A Wilderness Playground
After visiting the three fort sites, Fort Mahan, Fort Chaplin, and Fort Buker Hill this past Friday, I was struck by how wild they all were. All three had large areas of the site that there were completely overgrown and were quite difficult to traverse. Scrambling was required. Scratches were endured. It was obvious that people had started to forge their own trails through some of these densely wooded areas, and were using the visual privacy that the dense woods provided to drink and dump trash, among other things.
When treating these sites, one of the first things we will have to consider is visibility and safety. In order to increase the number of users of these sites, they should be cleared not only of trash, but also of some trees so that users feel safer when using the site, and also to potentially restore some notable views that these forts would have previously enjoyed. Fort Chaplin had no direct or “official” trail access to its earthworks, and the one trail leading to the summit of Fort Mahan was imposing and unwelcoming. This should be improved, as well.
Despite the trash and the difficulty getting to the former site of Fort Chaplin, it was exciting to see that the earthworks were almost intact. There was the dry trench and a steep slope getting to the former ramparts. I started to imagine what this site might be like as a kind of ‘experience history and an adventure’ sort of playground. Let’s put the obvious safety and preservation issues aside and think what this site might look like if it was turned into a forested playground.

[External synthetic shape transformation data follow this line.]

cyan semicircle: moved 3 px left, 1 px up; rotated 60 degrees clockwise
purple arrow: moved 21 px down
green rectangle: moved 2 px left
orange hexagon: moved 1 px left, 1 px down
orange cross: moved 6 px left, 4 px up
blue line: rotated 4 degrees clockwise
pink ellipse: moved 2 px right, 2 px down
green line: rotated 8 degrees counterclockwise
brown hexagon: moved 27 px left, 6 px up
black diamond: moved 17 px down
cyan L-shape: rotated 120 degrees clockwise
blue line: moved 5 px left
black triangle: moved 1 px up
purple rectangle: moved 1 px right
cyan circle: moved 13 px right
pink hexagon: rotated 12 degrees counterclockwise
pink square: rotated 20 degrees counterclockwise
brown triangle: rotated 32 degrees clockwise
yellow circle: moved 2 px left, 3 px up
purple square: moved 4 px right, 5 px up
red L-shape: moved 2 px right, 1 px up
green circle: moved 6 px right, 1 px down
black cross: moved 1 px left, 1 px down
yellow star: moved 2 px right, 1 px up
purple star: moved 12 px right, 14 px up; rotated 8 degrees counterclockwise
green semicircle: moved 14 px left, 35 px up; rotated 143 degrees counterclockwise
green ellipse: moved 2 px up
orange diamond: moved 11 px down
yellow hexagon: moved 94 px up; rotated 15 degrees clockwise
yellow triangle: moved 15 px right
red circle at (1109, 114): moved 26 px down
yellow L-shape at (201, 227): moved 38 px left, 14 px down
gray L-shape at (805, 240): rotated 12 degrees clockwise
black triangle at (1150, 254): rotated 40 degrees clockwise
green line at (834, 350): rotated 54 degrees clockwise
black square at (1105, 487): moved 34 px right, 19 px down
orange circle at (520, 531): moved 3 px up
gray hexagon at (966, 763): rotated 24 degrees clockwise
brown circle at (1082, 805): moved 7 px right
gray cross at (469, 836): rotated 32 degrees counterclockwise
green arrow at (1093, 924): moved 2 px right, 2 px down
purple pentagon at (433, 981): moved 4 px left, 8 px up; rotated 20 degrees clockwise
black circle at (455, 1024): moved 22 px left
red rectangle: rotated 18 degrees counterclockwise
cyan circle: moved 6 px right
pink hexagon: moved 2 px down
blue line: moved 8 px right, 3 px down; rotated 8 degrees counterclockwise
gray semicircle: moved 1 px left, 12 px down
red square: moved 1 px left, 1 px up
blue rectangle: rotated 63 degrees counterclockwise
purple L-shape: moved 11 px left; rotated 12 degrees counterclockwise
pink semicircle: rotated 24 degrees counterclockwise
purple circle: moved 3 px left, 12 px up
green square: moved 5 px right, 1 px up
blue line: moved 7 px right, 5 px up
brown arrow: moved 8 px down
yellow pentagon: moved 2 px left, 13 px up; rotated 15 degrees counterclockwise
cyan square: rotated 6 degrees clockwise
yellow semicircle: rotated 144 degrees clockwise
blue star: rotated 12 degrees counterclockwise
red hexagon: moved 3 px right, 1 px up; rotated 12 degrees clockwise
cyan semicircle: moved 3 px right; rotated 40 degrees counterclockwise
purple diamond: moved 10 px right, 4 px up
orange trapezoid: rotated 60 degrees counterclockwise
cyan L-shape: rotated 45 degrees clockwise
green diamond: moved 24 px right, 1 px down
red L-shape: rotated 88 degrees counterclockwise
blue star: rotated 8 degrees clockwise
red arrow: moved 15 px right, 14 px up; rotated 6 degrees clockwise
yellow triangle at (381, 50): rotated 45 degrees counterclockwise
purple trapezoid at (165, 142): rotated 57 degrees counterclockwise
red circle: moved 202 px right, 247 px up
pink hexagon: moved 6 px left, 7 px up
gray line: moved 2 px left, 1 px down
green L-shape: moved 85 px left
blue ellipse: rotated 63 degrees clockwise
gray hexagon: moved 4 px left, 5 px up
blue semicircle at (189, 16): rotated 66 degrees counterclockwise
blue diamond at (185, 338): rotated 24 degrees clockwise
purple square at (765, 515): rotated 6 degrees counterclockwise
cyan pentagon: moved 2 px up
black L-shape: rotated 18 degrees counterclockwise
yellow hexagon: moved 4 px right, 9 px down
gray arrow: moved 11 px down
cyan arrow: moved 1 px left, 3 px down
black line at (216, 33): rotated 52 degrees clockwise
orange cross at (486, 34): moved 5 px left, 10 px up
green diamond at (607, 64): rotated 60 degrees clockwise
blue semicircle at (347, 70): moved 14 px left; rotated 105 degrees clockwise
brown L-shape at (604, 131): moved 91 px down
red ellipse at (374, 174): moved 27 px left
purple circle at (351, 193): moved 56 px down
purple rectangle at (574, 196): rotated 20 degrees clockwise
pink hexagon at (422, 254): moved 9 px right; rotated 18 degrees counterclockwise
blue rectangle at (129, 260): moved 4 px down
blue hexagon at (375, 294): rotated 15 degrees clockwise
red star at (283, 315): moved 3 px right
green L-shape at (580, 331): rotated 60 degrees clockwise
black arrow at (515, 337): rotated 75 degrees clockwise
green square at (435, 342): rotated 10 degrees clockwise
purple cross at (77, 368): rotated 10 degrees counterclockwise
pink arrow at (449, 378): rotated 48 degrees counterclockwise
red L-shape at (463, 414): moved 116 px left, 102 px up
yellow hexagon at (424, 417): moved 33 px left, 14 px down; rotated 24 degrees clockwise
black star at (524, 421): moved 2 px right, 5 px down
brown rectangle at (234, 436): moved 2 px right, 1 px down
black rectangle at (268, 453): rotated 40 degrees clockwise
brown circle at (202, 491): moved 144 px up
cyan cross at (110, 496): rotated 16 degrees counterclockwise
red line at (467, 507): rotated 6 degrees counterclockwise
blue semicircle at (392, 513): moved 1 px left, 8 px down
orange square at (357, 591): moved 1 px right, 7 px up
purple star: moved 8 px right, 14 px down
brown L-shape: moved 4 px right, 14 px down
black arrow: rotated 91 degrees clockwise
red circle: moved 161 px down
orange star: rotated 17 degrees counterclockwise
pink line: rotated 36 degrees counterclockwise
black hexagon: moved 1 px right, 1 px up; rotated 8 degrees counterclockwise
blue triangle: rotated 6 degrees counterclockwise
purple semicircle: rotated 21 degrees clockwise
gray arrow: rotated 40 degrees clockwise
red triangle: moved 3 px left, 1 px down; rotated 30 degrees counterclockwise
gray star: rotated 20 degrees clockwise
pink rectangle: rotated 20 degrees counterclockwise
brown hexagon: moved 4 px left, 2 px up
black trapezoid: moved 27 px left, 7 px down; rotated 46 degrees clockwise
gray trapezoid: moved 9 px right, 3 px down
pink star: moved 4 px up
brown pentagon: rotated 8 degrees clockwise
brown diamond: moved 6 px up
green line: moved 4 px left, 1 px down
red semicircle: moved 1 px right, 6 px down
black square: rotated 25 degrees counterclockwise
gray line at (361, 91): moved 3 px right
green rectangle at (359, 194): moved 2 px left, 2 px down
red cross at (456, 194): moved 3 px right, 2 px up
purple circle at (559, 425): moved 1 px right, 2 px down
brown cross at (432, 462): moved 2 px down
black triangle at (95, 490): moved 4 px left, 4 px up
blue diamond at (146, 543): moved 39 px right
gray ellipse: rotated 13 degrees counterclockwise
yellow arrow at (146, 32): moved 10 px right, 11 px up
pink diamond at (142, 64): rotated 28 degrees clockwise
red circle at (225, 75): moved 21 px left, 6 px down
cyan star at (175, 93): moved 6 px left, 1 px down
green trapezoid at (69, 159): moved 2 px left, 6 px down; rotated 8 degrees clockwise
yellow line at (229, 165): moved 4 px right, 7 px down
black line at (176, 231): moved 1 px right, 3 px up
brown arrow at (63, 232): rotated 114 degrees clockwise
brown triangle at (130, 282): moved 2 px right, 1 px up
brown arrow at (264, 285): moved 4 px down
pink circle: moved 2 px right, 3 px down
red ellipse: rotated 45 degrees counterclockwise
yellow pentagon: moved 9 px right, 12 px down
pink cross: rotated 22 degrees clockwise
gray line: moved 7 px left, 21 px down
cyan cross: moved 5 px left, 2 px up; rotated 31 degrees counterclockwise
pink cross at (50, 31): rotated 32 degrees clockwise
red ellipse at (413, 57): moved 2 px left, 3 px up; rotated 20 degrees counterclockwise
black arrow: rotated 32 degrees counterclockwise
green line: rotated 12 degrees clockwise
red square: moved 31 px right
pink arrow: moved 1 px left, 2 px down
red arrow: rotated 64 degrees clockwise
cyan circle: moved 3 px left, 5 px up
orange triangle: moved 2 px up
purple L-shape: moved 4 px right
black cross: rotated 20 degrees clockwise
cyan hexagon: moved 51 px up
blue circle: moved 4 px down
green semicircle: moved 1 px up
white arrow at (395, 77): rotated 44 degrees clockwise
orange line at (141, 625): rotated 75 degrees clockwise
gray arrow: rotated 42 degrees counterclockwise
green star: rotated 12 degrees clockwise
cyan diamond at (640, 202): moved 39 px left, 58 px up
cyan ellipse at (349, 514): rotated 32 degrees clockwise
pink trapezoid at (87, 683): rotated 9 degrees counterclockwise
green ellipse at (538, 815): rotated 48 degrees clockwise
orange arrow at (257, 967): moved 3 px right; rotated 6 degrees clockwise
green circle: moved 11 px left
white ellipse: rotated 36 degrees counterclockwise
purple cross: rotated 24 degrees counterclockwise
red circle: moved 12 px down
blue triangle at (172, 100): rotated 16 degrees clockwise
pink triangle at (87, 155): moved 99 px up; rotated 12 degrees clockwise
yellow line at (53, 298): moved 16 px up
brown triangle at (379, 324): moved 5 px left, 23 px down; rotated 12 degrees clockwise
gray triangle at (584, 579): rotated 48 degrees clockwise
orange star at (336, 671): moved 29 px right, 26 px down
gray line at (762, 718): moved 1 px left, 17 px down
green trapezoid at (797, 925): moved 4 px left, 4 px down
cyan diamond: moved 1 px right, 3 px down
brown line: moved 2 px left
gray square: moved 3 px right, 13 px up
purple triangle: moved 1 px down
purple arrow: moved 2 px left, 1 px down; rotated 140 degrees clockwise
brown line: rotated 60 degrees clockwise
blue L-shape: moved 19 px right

Although this is a completely whimsical view of what Fort Chaplin could be, to put a serious spin on it, I think that some of the fort sites, depending on the level of fort remains, might be excellent for programmed and unprogrammed recreation and play space. Fort Mahan’s earthworks have already been cleared and seem to have been used as a soccer or football field at some point, so perhaps these uses should be (re)introduced to some of these sites.